Turkish trade officials protest that the move strikes at the heart of one of their country's main agricultural export markets, worth some 600 million ecu a year. As the proposed abolition of preferential trade concessions would also be applied to melons and tomato paste, both major Turkish export crops, the Ankara authorities' underlying fear is that the country's 1-billion-ecu farm trade surplus with the Union is under sustained attack.
"The EU is always raising diplomatic tensions with Turkey in its handling of trade issues like this," said a Turkish trade attaché.

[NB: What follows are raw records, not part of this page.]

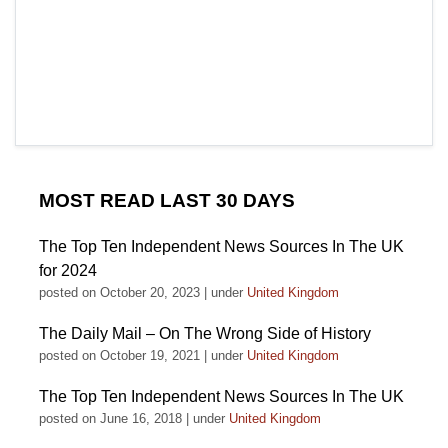
MOST READ LAST 30 DAYS
The Top Ten Independent News Sources In The UK
for 2024
posted on October 20, 2023
|
under
United Kingdom
The Daily Mail – On The Wrong Side of History
posted on October 19, 2021
|
under
United Kingdom
The Top Ten Independent News Sources In The UK
posted on June 16, 2018
|
under
United Kingdom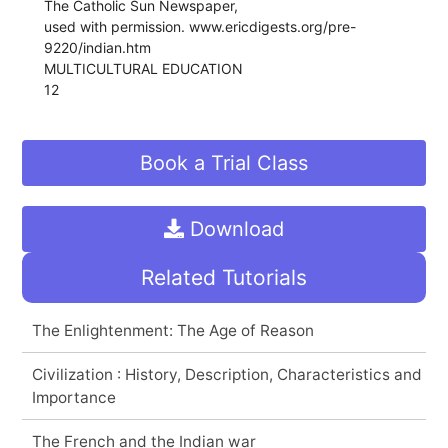
The Catholic Sun Newspaper,
used with permission. www.ericdigests.org/pre-
9220/indian.htm
MULTICULTURAL EDUCATION
12
Book a Trial Class
Download
Related Tutorials
The Enlightenment: The Age of Reason
Civilization : History, Description, Characteristics and
Importance
The French and the Indian war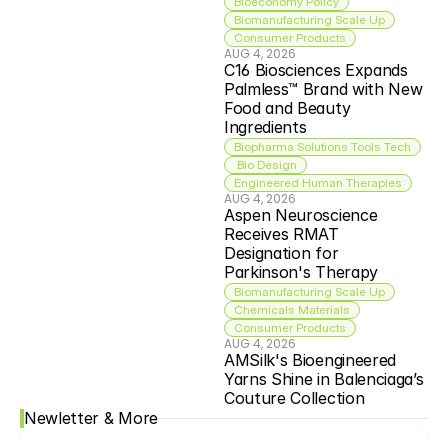
Bioeconomy Policy
Biomanufacturing Scale Up
Consumer Products
AUG 4, 2026
C16 Biosciences Expands 
Palmless™ Brand with New 
Food and Beauty 
Ingredients
Biopharma Solutions Tools Tech
 Bio Design
Engineered Human Therapies
AUG 4, 2026
Aspen Neuroscience 
Receives RMAT 
Designation for 
Parkinson's Therapy
Biomanufacturing Scale Up
Chemicals Materials
Consumer Products
AUG 4, 2026
AMSilk's Bioengineered 
Yarns Shine in Balenciaga’s 
Couture Collection
Newletter & More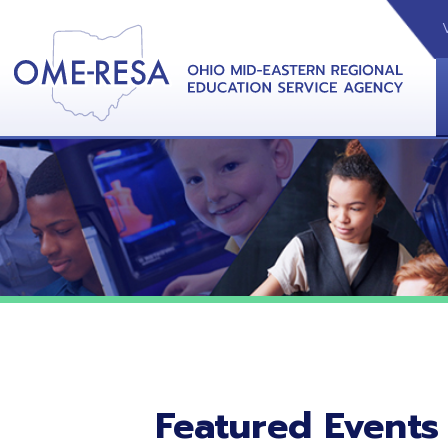
VIDEOS
CAL
View &
Featured Events
No featured events listed at this time.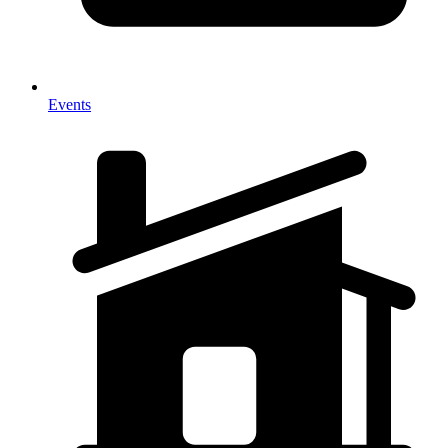
Events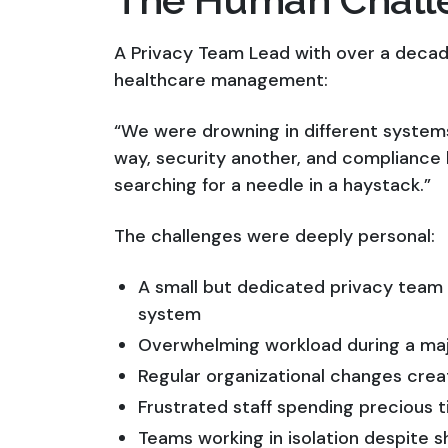
A Privacy Team Lead with over a decad
healthcare management:
“We were drowning in different syste
way, security another, and compliance h
searching for a needle in a haystack.”
The challenges were deeply personal:
A small but dedicated privacy team
system
Overwhelming workload during a majo
Regular organizational changes cre
Frustrated staff spending precious 
Teams working in isolation despite sh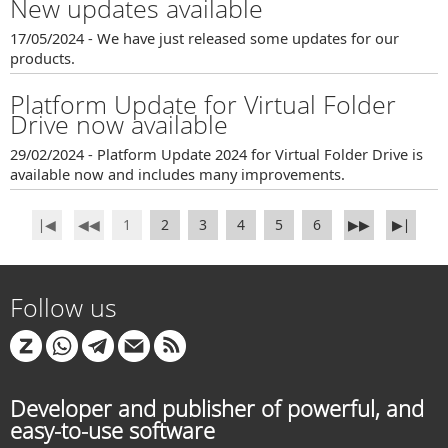
New updates available
17/05/2024 - We have just released some updates for our
products.
Platform Update for Virtual Folder
Drive now available
29/02/2024 - Platform Update 2024 for Virtual Folder Drive is
available now and includes many improvements.
∣◀
◀◀
1
2
3
4
5
6
▶▶
▶∣
Follow us
Developer and publisher of powerful, and
easy-to-use software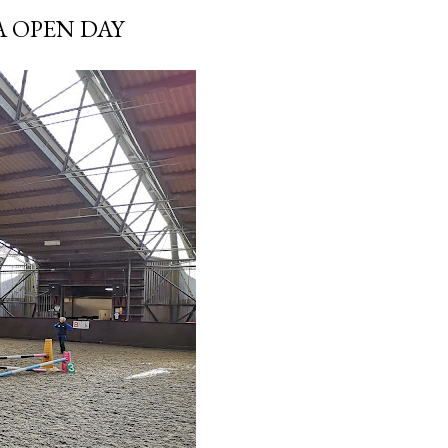
A OPEN DAY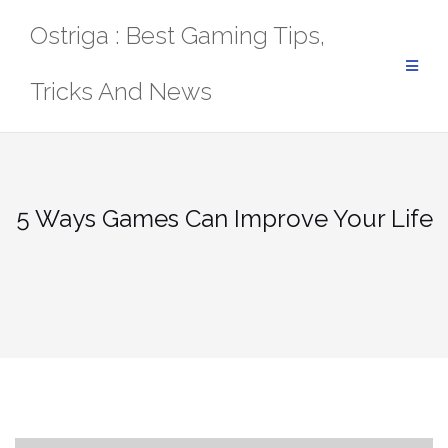
Skip
Ostriga : Best Gaming Tips,
to
content
Tricks And News
5 Ways Games Can Improve Your Life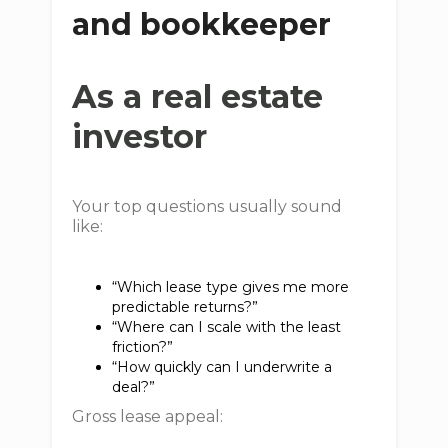
and bookkeeper
As a real estate
investor
Your top questions usually sound
like:
“Which lease type gives me more
predictable returns?”
“Where can I scale with the least
friction?”
“How quickly can I underwrite a
deal?”
Gross lease appeal: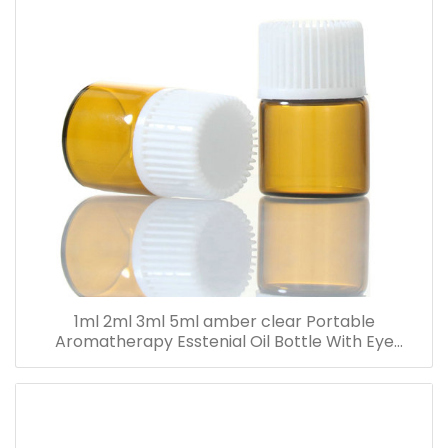
1ml 2ml 3ml 5ml amber clear Portable
Aromatherapy Esstenial Oil Bottle With Eye
Dropper Mini Empty Pipette Dropper Glass Vials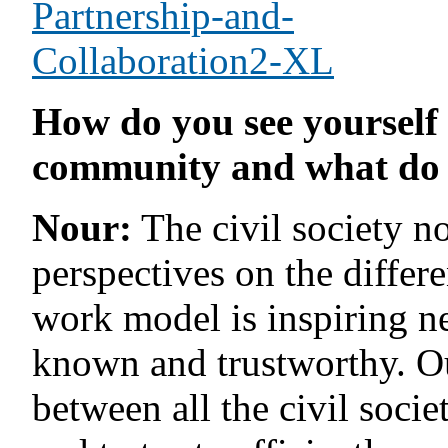
How do you see yourself 
community and what do 
Nour:
The civil society n
perspectives on the differ
work model is inspiring n
known and trustworthy. Our
between all the civil soci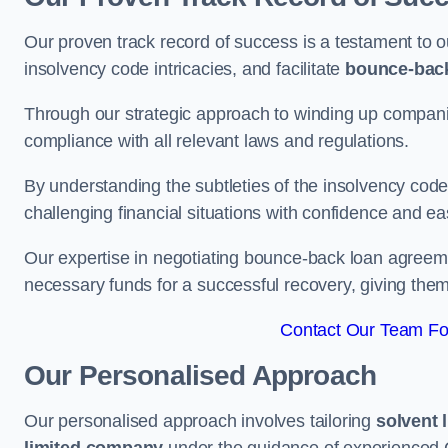
Our proven track record of success is a testament to o
insolvency code intricacies, and facilitate
bounce-bac
Through our strategic approach to winding up companie
compliance with all relevant laws and regulations.
By understanding the subtleties of the insolvency co
challenging financial situations with confidence and ea
Our expertise in negotiating bounce-back loan agreeme
necessary funds for a successful recovery, giving the
Contact Our Team Fo
Our Personalised Approach
Our personalised approach involves tailoring
solvent 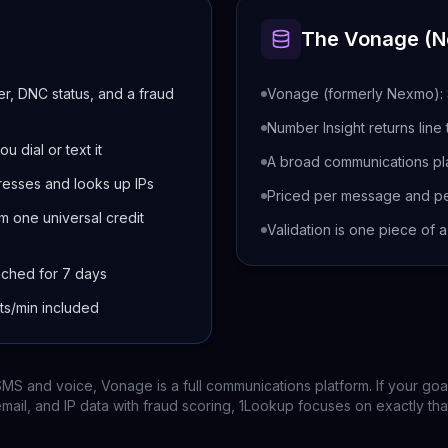
The
Vonage (
er, DNC status, and a fraud
Vonage (formerly Nexmo): S
Number Insight returns line
u dial or text it
A broad communications pl
resses and looks up IPs
Priced per message and pe
m one universal credit
Validation is one piece of 
ached for 7 days
sts/min included
MS and voice, Vonage is a full communications platform. If your goal
mail, and IP data with fraud scoring, 1Lookup focuses on exactly tha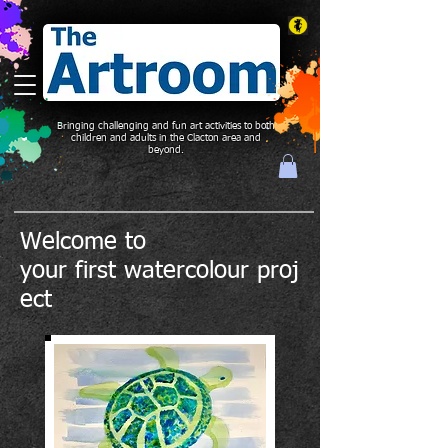
Bringing challenging and fun art activities to both
children and adults in the Clacton area and
beyond.
Welcome to
your
first
watercolour proj
ect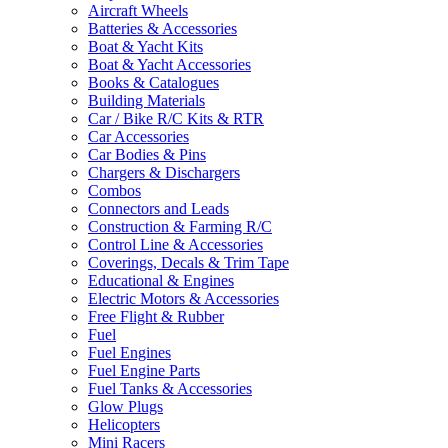
Aircraft Wheels
Batteries & Accessories
Boat & Yacht Kits
Boat & Yacht Accessories
Books & Catalogues
Building Materials
Car / Bike R/C Kits & RTR
Car Accessories
Car Bodies & Pins
Chargers & Dischargers
Combos
Connectors and Leads
Construction & Farming R/C
Control Line & Accessories
Coverings, Decals & Trim Tape
Educational & Engines
Electric Motors & Accessories
Free Flight & Rubber
Fuel
Fuel Engines
Fuel Engine Parts
Fuel Tanks & Accessories
Glow Plugs
Helicopters
Mini Racers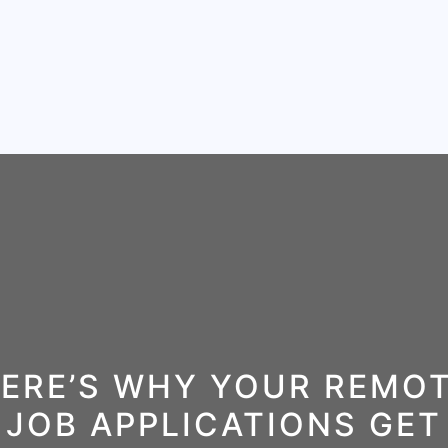
ERE’S WHY YOUR REMO
JOB APPLICATIONS GET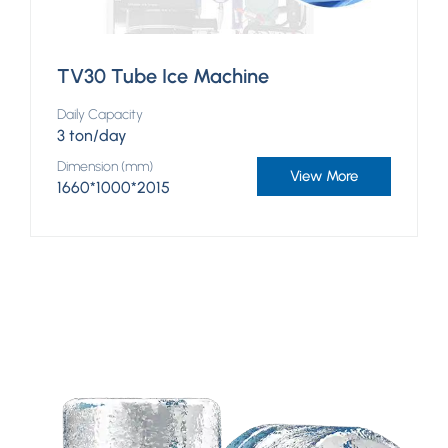
TV30 Tube Ice Machine
Daily Capacity
3 ton/day
Dimension (mm)
View More
1660*1000*2015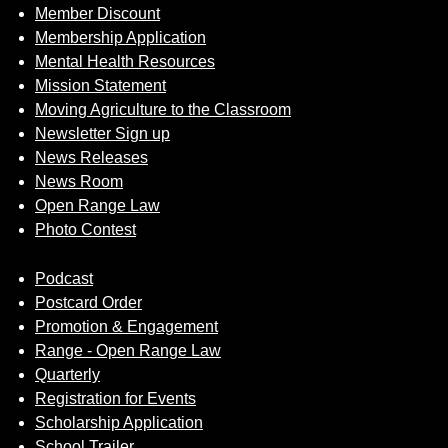
Member Discount
Membership Application
Mental Health Resources
Mission Statement
Moving Agriculture to the Classroom
Newsletter Sign up
News Releases
News Room
Open Range Law
Photo Contest
Podcast
Postcard Order
Promotion & Engagement
Range - Open Range Law
Quarterly
Registration for Events
Scholarship Application
School Trailer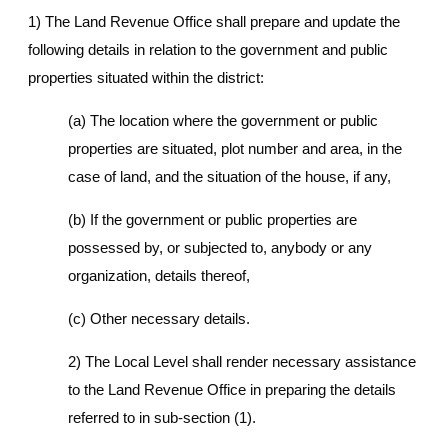
1) The Land Revenue Office shall prepare and update the
following details in relation to the government and public
properties situated within the district:
(a) The location where the government or public
properties are situated, plot number and area, in the
case of land, and the situation of the house, if any,
(b) If the government or public properties are
possessed by, or subjected to, anybody or any
organization, details thereof,
(c) Other necessary details.
2) The Local Level shall render necessary assistance
to the Land Revenue Office in preparing the details
referred to in sub-section (1).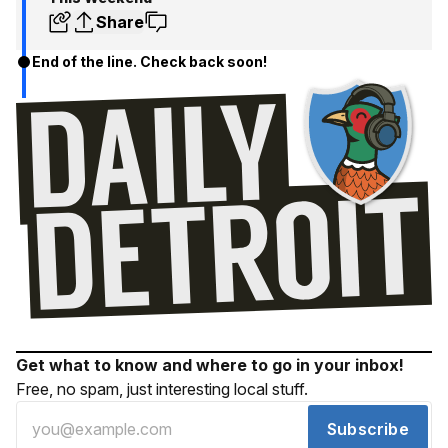
Share
End of the line. Check back soon!
Get what to know and where to go in your inbox!
Free, no spam, just interesting local stuff.
Subscribe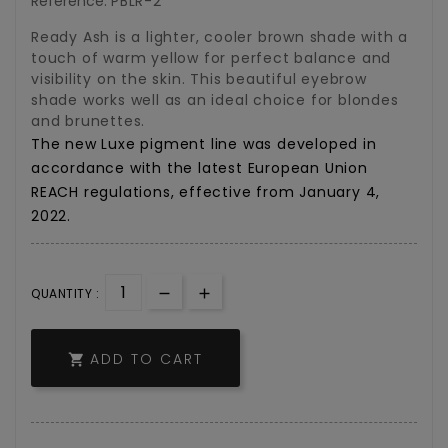
Reference:
PBLR-2
Ready Ash is a lighter, cooler brown shade with a
touch of warm yellow for perfect balance and
visibility on the skin. This beautiful eyebrow
shade works well as an ideal choice for blondes
and brunettes.
The
new
Luxe
pigment
line
was
developed
in
accordance
with
the
latest
European
Union
REACH
regulations,
effective
from
January
4,
2022.
QUANTITY :
ADD TO CART
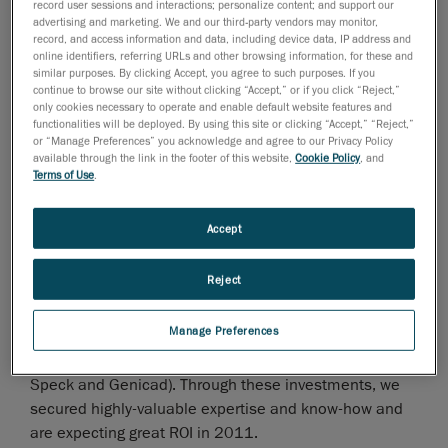
Technologies sales are up 35% with the Handyscan 3D
record user sessions and interactions; personalize content; and support our
advertising and marketing. We and our third-party vendors may monitor,
scanners showing steady growth and the HandyPROBE
record, and access information and data, including device data, IP address and
probing systems sales surging to 179%. Such increase
online identifiers, referring URLs and other browsing information, for these and
similar purposes. By clicking Accept, you agree to such purposes. If you
can be explained in part by the addition of 2 new
continue to browse our site without clicking “Accept,” or if you click “Reject,”
sensor models to the line-up and the addition of 20
only cookies necessary to operate and enable default website features and
new distributors worldwide.
functionalities will be deployed. By using this site or clicking “Accept,” “Reject,”
or “Manage Preferences” you acknowledge and agree to our Privacy Policy
CEO Martin Lamontagne says that "Creaform boasts
available through the link in the footer of this website,
Cookie Policy
, and
Terms of Use
.
excellent year-over-year figures in 2010, and this is
made even more impressive by the fact that 2009 was
a good year for Creaform in spite of the difficult
Accept
economic climate. Of course, record sales of our
newly-launched MetraSCAN optical CMM 3D scanner
Reject
have been a definite asset in reaching such levels."
Manage Preferences
Besides, we have made for $4 million in investments
in 2010, of which the acquisition of two companies (In
Speck and Genicad). Through these investments, we
secured highly-valuable expertise and know-how and
are expecting great ROI in 2011.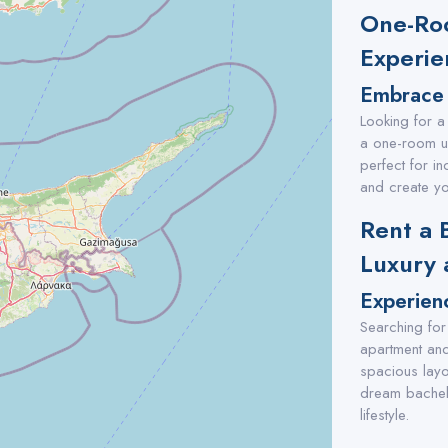
One-Roo
Experie
Embrace 
Looking for a
a one-room un
perfect for in
and create yo
Rent a 
Luxury 
Experien
Searching for 
apartment and
spacious layo
dream bachelo
lifestyle.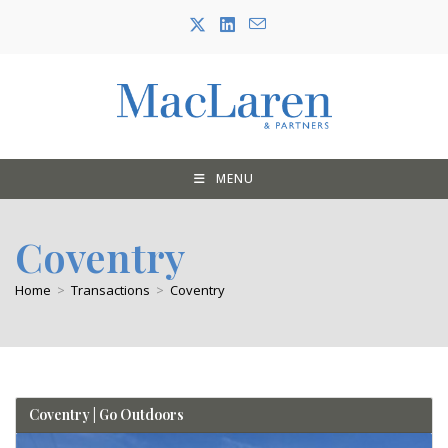
Skip
to
content
MENU
Coventry
Home
>
Transactions
>
Coventry
Coventry | Go Outdoors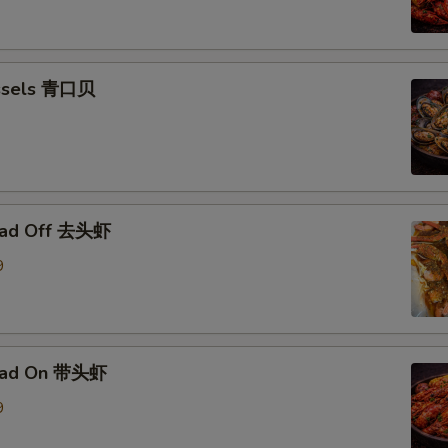
ssels 青口贝
ead Off 去头虾
9
ead On 带头虾
9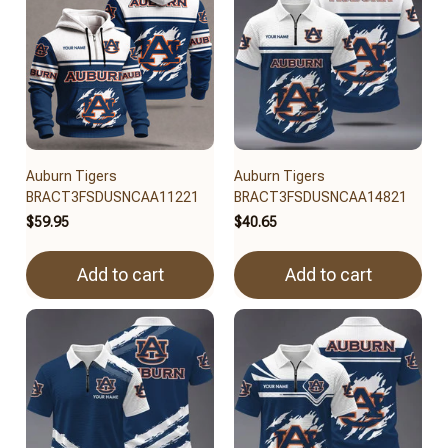
Auburn Tigers
Auburn Tigers
BRACT3FSDUSNCAA11221
BRACT3FSDUSNCAA14821
$59.95
$40.65
Add to cart
Add to cart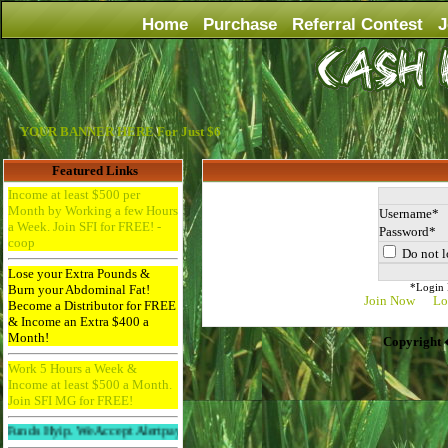
Home
Purchase
Referral Contest
J
YOUR BANNER HERE For Just $6
Featured Links
Income at least $500 per
Month by Working a few Hours
Username
a Week. Join SFI for FREE! -
Password
coop
Do not l
Lose your Extra Pounds &
*Login D
Burn your Abdominal Fat!
Join Now
Lo
Become a Distributor for FREE
& Income an Extra $400 a
Month!
Copyright 
Work 5 Hours a Week &
Income at least $500 a Month.
Join SFI MG for FREE!
p. We Accept Alertpay And Paypal. 256bit Ssl Protected And Ddos Protected.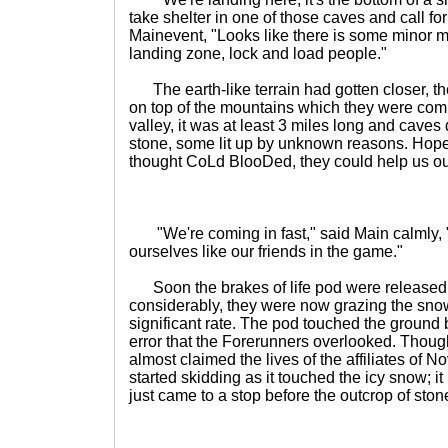
take shelter in one of those caves and call fo
Mainevent, "Looks like there is some minor 
landing zone, lock and load people."
The earth-like terrain had gotten closer, t
on top of the mountains which they were comi
valley, it was at least 3 miles long and caves 
stone, some lit up by unknown reasons. Hope
thought CoLd BlooDed, they could help us out
"We're coming in fast," said Main calmly, "b
ourselves like our friends in the game."
Soon the brakes of life pod were released
considerably, they were now grazing the snow,
significant rate. The pod touched the ground 
error that the Forerunners overlooked. Though 
almost claimed the lives of the affiliates of 
started skidding as it touched the icy snow; it
just came to a stop before the outcrop of stone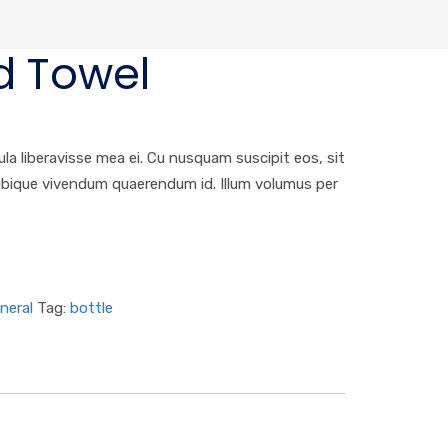
d Towel
ula liberavisse mea ei. Cu nusquam suscipit eos, sit
 ubique vivendum quaerendum id. Illum volumus per
neral
Tag:
bottle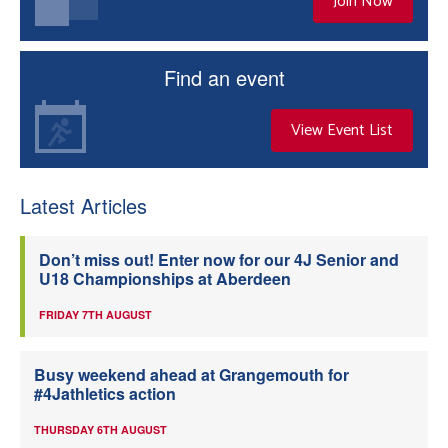
Join Now
Find an event
View Event List
Latest Articles
Don’t miss out! Enter now for our 4J Senior and
U18 Championships at Aberdeen
FRIDAY 7TH AUGUST
Busy weekend ahead at Grangemouth for
#4Jathletics action
THURSDAY 6TH AUGUST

"This latest development will only provide further ammunition to opponents of the EU-Turkey customs union, who are becoming increasingly influential these days. It is also disappointing because it reopens questions that we thought were settled under the new agricultural trade agreement, which has only been in force for two months."
The EU confectionery industry, which is heavily dependent on Turkish hazelnuts to make up for frequent shortfalls in supplies from EU member states, has also attacked the proposed restriction on imports. Preliminary calculations by industry sources indicate that its effect would be to increase the price of Turkish hazelnuts by 18%.
"It would be catastrophic for our business if this proposal were to be implemented," said Elvio Biancotti of leading Italian confectioners Ferrero Rocher.
"Hazelnuts are an expensive commodity anyway, and such a rise in costs would be very difficult for us. Abolishing these concessions would also be a slap in the face to our Turkish trading partners."
The proposed import restrictions must be approved by EU agriculture ministers before they can be implemented, with an initial discussion planned at their next meeting on 25 May.